■ **WORK REQUEST**: Write out a word-for-word repetition of the lines that come before the line containing "В избранное" in the listing below, along with that line itself, omitting pictures.

>>>

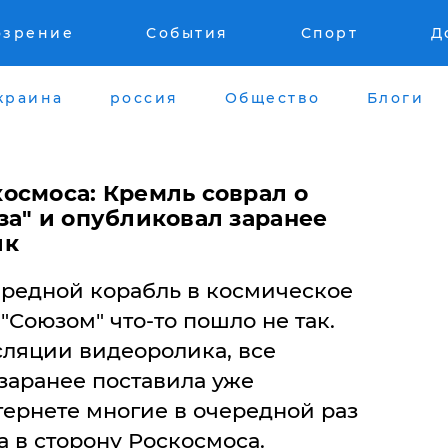
озрение
События
Спорт
Д
краина
россия
Общество
Блоги
осмоса: Кремль соврал о
за" и опубликовал заранее
ик
ередной корабль в космическое
"Союзом" что-то пошло не так.
сляции видеоролика, все
 заранее поставила уже
тернете многие в очередной раз
а в сторону Роскосмоса.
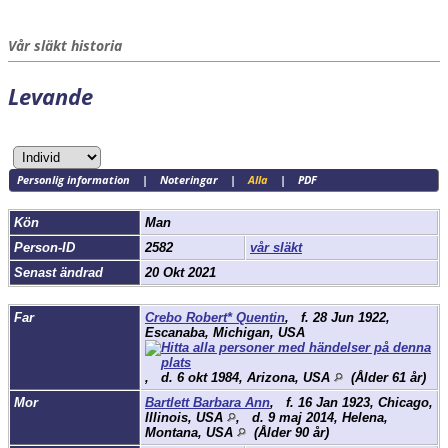
Vår släkt historia
Levande
Personlig information
|
Noteringar
|
Alla
|
PDF
Kön
Man
Person-ID
2582
vår släkt
Senast ändrad
20 Okt 2021
Far
Crebo Robert* Quentin
,
f.
28 Jun 1922,
Escanaba, Michigan, USA
,
d.
6 okt 1984, Arizona, USA
(Ålder 61 år)
Mor
Bartlett Barbara Ann
,
f.
16 Jan 1923, Chicago,
Illinois, USA
,
d.
9 maj 2014, Helena,
Montana, USA
(Ålder 90 år)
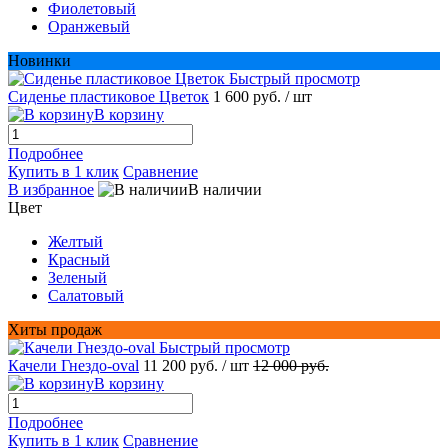
Фиолетовый
Оранжевый
Новинки
Быстрый просмотр
Сиденье пластиковое Цветок
1 600 руб.
/ шт
В корзину
Подробнее
Купить в 1 клик
Сравнение
В избранное
В наличии
Цвет
Желтый
Красный
Зеленый
Салатовый
Хиты продаж
Быстрый просмотр
Качели Гнездо-oval
11 200 руб.
/ шт
12 000 руб.
В корзину
Подробнее
Купить в 1 клик
Сравнение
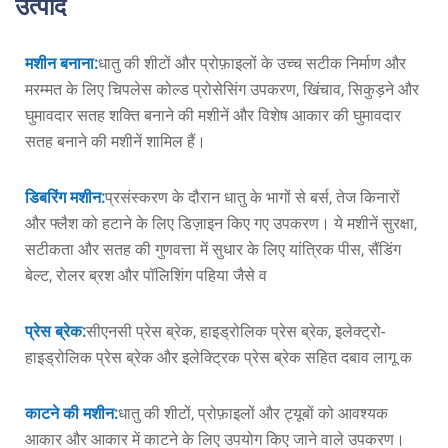
उत्पाद
मशीन बनाना:
धातु की शीटों और प्रोफ़ाइलों के उच्च सटीक निर्माण और
मरम्मत के लिए चिपलेस कोल्ड प्रोसेसिंग उपकरण, खिंचाव, सिकुड़ने और
घुमावदार सतह शक्ति बनाने की मशीनें और विशेष आकार की घुमावदार
सतह बनाने की मशीनें शामिल हैं।
डिबरिंग मशीन:
प्रसंस्करण के दौरान धातु के भागों से बर्स, तेज किनारों
और फ्लैश को हटाने के लिए डिज़ाइन किए गए उपकरण। ये मशीनें सुरक्षा,
सटीकता और सतह की गुणवत्ता में सुधार के लिए यांत्रिक पीस, सैंडिंग
बेल्ट, रोलर ब्रश और पॉलिशिंग पहिया जैसे व
प्रेस ब्रेक:
सीएनसी प्रेस ब्रेक, हाइड्रोलिक प्रेस ब्रेक, इलेक्ट्रो-
हाइड्रोलिक प्रेस ब्रेक और इलेक्ट्रिक प्रेस ब्रेक सहित दबाव लागू क
काटने की मशीन:
धातु की शीटों, प्रोफ़ाइलों और ट्यूबों को आवश्यक
आकार और आकार में काटने के लिए उपयोग किए जाने वाले उपकरण।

<<<

■ **COMPLETED TASK**:
озрение
События
Спорт
Д
краина
россия
Общество
Блоги
осмоса: Кремль соврал о
за" и опубликовал заранее
ик
ередной корабль в космическое
"Союзом" что-то пошло не так.
сляции видеоролика, все
 заранее поставила уже
тернете многие в очередной раз
а в сторону Роскосмоса.
Vår släkt historia
Levande
Personlig information
|
Noteringar
|
Alla
|
PDF
Kön
Man
Person-ID
2582
vår släkt
Senast ändrad
20 Okt 2021
Far
Crebo Robert* Quentin
,
f.
28 Jun 1922,
Escanaba, Michigan, USA
,
d.
6 okt 1984, Arizona, USA
(Ålder 61 år)
Mor
Bartlett Barbara Ann
,
f.
16 Jan 1923, Chicago,
Illinois, USA
,
d.
9 maj 2014, Helena,
Montana, USA
(Ålder 90 år)
Фиолетовый
Оранжевый
Новинки
Быстрый просмотр
Сиденье пластиковое Цветок
1 600 руб.
/ шт
В корзину
Подробнее
Купить в 1 клик
Сравнение
В избранное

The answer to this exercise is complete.